In The Daily Article for May 20, 2020

  • A prayer that changed Ravi Zacharias’s life
  • “Let My People Think”
  • Three ways to love God with our minds

Christian apologist and author Ravi Zacharias, left, talks with associate professor Lenny Luchetti during the Society of World Changers induction ceremony Wednesday, March 30, 2016. (Jeff Morehead/The Chronicle-Tribune via AP)

Ravi Zacharias, one of the most effective apologists and communicators in the Christian world, died yesterday at the age of seventy-four.

He was born on March 26, 1946, in Chennai, India.
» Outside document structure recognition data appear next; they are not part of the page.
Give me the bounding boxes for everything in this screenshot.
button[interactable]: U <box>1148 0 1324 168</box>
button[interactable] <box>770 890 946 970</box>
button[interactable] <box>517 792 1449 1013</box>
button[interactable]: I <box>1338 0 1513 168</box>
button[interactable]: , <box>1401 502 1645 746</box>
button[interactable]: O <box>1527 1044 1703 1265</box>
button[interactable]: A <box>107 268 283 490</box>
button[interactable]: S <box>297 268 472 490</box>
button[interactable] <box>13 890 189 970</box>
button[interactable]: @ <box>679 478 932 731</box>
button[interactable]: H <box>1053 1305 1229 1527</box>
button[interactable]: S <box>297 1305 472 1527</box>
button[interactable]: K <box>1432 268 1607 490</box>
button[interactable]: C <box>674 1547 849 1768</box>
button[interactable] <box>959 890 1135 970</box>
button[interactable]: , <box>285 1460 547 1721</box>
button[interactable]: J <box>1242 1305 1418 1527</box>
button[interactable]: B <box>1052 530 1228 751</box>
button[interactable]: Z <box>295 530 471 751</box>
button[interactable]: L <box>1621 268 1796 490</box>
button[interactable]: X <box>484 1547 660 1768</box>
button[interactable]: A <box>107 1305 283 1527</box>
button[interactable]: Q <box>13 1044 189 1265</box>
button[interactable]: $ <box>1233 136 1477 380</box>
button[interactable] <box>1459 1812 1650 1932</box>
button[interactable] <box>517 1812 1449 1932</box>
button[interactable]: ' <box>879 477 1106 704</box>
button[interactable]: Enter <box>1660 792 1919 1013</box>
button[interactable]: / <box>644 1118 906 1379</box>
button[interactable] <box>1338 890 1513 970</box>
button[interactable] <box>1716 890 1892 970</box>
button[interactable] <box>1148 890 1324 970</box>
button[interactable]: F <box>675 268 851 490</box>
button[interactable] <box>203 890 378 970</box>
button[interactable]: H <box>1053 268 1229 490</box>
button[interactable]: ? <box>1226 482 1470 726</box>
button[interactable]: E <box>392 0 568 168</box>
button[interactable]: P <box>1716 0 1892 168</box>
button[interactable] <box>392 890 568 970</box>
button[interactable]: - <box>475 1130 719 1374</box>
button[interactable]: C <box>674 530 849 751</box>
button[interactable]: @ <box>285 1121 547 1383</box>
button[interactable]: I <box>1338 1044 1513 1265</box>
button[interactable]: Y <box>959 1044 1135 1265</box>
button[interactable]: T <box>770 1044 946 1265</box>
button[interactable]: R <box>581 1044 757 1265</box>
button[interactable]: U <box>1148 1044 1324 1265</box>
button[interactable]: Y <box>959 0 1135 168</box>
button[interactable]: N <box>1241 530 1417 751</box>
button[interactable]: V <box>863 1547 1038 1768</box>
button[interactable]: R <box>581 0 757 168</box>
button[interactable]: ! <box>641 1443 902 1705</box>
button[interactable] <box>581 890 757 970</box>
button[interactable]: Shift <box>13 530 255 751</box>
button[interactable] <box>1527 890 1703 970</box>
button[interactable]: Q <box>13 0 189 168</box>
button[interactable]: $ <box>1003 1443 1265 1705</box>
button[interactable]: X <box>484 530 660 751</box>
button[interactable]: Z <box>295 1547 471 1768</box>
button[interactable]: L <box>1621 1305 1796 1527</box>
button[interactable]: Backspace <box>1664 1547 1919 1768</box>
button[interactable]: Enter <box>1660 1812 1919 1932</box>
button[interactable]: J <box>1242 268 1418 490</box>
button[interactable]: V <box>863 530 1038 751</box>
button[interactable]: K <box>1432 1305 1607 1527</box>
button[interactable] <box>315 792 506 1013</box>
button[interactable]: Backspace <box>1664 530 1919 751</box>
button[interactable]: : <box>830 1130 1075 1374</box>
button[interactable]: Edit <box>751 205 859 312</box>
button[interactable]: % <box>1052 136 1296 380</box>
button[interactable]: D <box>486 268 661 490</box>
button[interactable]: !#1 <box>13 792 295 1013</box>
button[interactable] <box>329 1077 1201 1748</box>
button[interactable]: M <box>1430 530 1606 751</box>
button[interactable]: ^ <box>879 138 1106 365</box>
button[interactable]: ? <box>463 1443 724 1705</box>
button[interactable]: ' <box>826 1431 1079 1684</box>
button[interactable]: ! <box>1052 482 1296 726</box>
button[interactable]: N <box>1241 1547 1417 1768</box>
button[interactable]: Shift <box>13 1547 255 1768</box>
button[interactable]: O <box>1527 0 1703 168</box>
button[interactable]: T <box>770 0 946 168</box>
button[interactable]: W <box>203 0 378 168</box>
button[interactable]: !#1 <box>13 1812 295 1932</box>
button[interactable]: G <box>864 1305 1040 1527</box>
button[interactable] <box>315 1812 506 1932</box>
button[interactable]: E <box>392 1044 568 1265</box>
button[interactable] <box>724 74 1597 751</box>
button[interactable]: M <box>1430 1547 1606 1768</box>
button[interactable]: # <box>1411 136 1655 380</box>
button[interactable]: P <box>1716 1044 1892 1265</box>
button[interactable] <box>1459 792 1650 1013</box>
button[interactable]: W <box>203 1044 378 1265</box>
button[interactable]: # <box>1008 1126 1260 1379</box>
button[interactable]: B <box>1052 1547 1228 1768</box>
His family went to church and observed Christian rituals, but he said he never heard the gospel. “I attended more Hindu festivals and celebrations than I did Christian ones,” he wrote in Christianity Today.

As a young man, Zacharias attended a Youth for Christ rally, where he responded to the invitation with what he later termed “a kind of half-hearted commitment.” At the age of seventeen, in response to poor academic performance that he felt brought shame on his family, he took poison to kill himself.

He was rushed to the hospital, where a representative of Youth for Christ left him a Bible opened to John 14 and Jesus’ statement, “Because I live, you also will live.”

“Jesus,” he prayed, “if you are the One who gives life as it is meant to be, I want it. Please get me out of this hospital bed well, and I promise I will leave no stone unturned in my pursuit of truth.”

God answered his prayer, and Ravi Zacharias kept his promise.

“Let My People Think” 

Zacharias received a bachelor of theology degree from Ontario Bible College (now Tyndale University College and Seminary in Toronto) in 1972 and a master of divinity degree from Trinity Evangelical Divinity School in Deerfield, Illinois, four years later. In 1984, he founded Ravi Zacharias International Ministries (RZIM).

Zacharias preached the gospel in more than seventy countries. He wrote or edited more than twenty-five books about theology, apologetics, comparative religion, and philosophy. RZIM has grown to about two hundred employees in sixteen offices around the world with twenty traveling speakers. Their ministry strategies include evangelism, apologetics, humanitarian aid, spiritual growth, and training institutes at Oxford University and elsewhere.

He wrote the bestseller, Can Man Live Without God? His most recent book, The Logic of God: 52 Christian Essentials for the Heart and Mind, won the Evangelical Christian Publishers Association’s 2020 Christian Book Award in the Bible study category.

Let My People Think, a weekly radio program, airs on more than two thousand outlets in thirty-two countries. A television program by the same name is broadcast on thirty-one stations in Canada and Belize, with global coverage into Africa, China, and Europe. A version of the program airs in his native India as well.

Ravi Zacharias and I were to share the platform at a statewide college ministry event earlier this year, but he had to cancel due to health concerns. It turned out, he had cancer. Despite surgery and further treatment, the malignancy was deemed untreatable. Last week, as news of his condition spread, social media tributes to his life and legacy were posted from around the world.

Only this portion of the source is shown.